■ **Work item**
Only the lines from the start of the entries up to and including the line with "сразу на ваше сообщения не обратил внима" should be written out, exactly as they stand.

■ **Information supplied**
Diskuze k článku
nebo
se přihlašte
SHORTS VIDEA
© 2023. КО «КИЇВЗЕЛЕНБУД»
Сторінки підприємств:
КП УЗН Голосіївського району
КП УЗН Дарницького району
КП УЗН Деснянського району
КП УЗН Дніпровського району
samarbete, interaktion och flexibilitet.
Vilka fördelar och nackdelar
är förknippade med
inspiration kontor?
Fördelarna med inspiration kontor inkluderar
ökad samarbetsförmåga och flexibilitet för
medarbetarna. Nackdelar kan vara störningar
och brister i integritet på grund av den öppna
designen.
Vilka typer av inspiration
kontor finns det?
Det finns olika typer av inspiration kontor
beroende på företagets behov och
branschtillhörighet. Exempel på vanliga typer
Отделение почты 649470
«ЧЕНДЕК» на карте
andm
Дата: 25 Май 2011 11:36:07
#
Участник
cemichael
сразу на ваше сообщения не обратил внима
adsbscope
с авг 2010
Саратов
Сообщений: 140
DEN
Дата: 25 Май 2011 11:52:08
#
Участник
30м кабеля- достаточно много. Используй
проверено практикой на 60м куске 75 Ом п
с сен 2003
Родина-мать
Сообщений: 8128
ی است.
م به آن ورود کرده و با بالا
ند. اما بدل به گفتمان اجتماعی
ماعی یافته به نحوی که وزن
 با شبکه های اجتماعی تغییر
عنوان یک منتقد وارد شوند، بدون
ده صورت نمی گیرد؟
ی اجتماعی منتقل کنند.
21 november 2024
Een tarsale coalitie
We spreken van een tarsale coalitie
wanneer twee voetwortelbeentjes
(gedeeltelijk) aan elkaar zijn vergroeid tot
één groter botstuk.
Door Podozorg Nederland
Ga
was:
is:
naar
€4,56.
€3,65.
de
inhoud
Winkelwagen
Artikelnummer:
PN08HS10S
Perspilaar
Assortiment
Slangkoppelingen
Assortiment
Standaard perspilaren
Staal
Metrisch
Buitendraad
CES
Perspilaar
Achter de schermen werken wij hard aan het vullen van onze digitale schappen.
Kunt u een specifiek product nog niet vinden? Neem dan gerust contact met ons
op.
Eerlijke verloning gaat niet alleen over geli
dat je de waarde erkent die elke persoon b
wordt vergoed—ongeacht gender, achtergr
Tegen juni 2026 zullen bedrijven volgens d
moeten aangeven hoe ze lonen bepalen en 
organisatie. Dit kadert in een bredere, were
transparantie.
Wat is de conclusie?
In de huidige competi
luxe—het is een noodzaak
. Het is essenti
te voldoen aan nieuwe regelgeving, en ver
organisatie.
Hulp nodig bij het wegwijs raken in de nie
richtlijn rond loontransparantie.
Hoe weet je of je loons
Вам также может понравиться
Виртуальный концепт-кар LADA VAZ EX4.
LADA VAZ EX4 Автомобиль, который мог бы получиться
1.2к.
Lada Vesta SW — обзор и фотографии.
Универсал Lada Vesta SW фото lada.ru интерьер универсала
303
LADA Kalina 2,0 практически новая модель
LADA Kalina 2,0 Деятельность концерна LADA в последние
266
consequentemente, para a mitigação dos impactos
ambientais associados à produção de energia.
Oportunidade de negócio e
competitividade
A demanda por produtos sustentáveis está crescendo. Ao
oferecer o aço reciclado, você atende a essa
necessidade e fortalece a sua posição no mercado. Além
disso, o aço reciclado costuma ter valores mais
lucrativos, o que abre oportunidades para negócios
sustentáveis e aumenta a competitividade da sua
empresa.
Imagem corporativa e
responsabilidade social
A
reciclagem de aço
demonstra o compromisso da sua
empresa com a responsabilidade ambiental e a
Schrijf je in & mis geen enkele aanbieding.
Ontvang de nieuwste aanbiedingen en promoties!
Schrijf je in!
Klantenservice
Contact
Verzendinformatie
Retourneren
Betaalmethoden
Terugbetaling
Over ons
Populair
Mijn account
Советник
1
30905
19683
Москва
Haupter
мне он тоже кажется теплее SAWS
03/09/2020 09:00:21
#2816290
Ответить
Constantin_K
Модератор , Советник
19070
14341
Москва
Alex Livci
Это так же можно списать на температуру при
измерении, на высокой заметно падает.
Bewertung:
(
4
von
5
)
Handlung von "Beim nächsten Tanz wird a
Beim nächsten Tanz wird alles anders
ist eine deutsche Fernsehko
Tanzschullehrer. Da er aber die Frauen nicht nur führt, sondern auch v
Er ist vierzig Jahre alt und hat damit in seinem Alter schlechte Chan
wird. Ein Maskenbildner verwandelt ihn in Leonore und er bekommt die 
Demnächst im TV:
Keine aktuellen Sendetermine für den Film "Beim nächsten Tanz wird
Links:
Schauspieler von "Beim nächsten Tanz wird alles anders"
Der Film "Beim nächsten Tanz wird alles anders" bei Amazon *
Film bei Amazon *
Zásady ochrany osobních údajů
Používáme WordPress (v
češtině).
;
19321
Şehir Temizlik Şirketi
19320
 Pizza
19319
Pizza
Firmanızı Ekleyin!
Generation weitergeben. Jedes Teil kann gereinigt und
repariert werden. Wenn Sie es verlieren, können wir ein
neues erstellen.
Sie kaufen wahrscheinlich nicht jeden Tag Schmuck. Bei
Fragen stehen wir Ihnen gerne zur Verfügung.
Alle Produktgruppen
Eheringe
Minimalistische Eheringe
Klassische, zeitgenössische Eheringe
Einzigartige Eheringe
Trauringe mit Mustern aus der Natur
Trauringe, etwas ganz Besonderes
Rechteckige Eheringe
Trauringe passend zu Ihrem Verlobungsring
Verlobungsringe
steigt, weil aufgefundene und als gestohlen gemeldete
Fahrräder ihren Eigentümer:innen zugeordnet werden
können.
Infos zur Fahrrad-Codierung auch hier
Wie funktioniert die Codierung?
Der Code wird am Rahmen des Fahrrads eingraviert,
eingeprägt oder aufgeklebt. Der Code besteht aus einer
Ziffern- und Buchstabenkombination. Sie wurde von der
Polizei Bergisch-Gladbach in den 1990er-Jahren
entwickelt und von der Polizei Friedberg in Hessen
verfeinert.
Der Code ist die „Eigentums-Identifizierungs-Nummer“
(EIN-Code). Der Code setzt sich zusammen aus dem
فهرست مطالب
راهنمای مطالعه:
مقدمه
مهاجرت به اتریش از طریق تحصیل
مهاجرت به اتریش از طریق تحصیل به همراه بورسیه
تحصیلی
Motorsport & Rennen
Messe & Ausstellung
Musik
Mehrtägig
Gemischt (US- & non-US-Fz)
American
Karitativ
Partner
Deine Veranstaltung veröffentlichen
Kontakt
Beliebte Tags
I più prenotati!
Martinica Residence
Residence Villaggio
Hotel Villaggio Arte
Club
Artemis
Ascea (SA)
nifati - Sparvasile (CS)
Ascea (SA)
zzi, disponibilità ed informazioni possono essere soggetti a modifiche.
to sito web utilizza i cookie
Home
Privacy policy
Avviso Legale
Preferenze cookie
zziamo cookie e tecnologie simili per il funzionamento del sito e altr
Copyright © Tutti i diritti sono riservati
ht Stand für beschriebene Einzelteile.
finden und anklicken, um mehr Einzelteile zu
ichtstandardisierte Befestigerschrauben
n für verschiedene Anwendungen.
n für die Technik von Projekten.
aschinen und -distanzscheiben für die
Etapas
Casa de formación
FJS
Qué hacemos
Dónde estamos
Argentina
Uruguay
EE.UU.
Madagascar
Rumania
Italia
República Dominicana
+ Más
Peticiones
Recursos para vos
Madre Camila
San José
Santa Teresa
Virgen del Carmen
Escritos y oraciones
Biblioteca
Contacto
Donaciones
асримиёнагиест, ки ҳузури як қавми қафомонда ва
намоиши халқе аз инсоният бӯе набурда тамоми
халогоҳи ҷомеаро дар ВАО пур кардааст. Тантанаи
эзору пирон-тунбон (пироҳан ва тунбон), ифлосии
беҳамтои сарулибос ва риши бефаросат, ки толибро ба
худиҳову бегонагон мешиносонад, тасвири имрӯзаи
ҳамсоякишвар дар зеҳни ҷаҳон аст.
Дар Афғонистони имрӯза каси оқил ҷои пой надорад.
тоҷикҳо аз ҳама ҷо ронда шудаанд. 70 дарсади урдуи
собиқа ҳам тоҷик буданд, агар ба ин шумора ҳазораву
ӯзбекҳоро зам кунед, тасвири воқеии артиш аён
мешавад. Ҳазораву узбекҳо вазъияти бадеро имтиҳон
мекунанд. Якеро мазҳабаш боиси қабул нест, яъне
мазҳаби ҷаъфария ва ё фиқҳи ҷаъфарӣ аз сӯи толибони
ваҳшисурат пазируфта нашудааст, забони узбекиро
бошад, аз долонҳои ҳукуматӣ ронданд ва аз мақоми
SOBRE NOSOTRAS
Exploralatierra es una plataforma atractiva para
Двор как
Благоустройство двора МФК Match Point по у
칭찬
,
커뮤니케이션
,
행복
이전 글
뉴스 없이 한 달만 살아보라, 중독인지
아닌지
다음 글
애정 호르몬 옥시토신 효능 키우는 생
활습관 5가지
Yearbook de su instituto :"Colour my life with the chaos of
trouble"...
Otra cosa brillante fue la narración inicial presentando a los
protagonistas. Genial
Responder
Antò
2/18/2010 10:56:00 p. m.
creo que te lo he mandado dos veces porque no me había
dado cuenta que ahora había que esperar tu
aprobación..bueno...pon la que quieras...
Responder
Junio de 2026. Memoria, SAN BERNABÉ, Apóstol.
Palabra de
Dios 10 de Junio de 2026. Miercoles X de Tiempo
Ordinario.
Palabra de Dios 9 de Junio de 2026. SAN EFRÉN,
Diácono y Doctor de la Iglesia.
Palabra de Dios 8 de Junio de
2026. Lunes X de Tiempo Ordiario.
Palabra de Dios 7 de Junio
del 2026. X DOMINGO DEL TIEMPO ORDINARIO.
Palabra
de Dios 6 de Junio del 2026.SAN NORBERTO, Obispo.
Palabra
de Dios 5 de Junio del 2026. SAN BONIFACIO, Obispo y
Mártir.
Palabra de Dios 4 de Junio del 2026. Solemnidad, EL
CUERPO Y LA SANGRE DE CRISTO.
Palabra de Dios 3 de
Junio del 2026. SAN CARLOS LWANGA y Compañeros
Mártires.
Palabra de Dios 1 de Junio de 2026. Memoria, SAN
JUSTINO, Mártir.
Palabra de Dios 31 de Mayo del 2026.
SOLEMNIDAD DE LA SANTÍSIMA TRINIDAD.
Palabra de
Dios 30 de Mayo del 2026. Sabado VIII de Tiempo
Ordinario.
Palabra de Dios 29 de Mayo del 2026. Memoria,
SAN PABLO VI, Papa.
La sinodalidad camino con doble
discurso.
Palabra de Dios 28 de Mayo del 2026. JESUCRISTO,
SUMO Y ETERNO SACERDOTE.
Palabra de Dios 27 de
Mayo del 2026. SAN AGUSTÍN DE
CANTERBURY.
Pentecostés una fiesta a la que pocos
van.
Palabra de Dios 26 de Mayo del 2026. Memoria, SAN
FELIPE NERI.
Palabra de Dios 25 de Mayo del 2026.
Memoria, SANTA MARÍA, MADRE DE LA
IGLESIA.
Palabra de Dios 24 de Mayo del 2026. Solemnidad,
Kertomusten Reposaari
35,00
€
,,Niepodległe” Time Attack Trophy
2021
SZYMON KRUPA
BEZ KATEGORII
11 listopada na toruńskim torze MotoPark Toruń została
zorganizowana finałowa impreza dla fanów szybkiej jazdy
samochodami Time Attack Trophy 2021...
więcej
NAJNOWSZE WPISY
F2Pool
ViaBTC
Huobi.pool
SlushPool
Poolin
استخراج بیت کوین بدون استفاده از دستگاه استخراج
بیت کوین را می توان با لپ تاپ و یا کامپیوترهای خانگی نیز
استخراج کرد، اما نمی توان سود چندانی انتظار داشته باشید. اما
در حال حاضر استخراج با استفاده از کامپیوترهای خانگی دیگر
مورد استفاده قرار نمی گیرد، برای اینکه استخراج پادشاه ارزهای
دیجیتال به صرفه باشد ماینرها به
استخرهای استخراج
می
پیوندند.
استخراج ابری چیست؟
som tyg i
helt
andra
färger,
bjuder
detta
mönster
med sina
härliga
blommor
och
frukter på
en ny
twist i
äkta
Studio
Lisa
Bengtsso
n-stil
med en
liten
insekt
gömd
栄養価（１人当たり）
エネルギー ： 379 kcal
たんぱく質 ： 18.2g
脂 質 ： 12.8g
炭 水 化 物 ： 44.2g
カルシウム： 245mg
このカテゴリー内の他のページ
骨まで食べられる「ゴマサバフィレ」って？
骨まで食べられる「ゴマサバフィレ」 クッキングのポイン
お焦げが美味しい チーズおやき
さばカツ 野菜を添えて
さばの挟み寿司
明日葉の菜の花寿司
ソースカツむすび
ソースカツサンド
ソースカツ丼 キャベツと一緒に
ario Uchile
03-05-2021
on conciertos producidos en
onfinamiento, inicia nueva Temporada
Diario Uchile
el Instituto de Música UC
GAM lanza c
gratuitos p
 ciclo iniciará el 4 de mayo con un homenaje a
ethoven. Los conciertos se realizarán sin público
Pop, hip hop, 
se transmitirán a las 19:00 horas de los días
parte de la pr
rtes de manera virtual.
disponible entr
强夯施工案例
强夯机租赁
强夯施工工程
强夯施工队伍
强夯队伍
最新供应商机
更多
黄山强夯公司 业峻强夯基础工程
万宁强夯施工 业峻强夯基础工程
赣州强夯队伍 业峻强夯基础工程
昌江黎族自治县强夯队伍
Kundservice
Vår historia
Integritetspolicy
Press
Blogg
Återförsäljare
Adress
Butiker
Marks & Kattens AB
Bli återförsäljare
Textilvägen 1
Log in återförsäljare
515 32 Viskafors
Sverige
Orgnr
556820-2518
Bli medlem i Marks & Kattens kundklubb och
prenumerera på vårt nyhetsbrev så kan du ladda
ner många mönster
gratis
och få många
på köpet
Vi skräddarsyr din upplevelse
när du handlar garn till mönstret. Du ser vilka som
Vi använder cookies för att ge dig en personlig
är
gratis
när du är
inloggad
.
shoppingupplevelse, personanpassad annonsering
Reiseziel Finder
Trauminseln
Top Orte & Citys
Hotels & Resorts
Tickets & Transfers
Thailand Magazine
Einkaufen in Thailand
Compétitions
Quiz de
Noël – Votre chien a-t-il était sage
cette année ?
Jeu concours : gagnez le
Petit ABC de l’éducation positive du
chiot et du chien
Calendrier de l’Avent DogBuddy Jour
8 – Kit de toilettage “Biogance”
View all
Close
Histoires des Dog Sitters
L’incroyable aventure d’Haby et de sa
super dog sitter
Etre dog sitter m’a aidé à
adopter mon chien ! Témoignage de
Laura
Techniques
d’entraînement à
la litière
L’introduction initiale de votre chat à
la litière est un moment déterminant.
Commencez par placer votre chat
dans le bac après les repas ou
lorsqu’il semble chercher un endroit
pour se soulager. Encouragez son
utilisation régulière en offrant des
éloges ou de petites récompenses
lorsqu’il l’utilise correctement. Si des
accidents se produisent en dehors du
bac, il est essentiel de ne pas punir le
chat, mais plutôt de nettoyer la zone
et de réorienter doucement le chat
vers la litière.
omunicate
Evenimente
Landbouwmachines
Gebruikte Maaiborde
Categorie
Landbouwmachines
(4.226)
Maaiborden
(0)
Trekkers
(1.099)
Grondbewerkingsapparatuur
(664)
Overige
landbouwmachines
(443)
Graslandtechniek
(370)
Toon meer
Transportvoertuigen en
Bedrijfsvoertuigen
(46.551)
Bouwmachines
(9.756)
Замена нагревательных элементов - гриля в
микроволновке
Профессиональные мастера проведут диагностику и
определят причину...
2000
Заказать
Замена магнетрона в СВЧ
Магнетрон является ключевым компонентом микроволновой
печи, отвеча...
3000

■ **Answer**
Diskuze k článku
nebo
se přihlašte
SHORTS VIDEA
© 2023. КО «КИЇВЗЕЛЕНБУД»
Сторінки підприємств:
КП УЗН Голосіївського району
КП УЗН Дарницького району
КП УЗН Деснянського району
КП УЗН Дніпровського району
samarbete, interaktion och flexibilitet.
Vilka fördelar och nackdelar
är förknippade med
inspiration kontor?
Fördelarna med inspiration kontor inkluderar
ökad samarbetsförmåga och flexibilitet för
medarbetarna. Nackdelar kan vara störningar
och brister i integritet på grund av den öppna
designen.
Vilka typer av inspiration
kontor finns det?
Det finns olika typer av inspiration kontor
beroende på företagets behov och
branschtillhörighet. Exempel på vanliga typer
Отделение почты 649470
«ЧЕНДЕК» на карте
andm
Дата: 25 Май 2011 11:36:07
#
Участник
cemichael
сразу на ваше сообщения не обратил внима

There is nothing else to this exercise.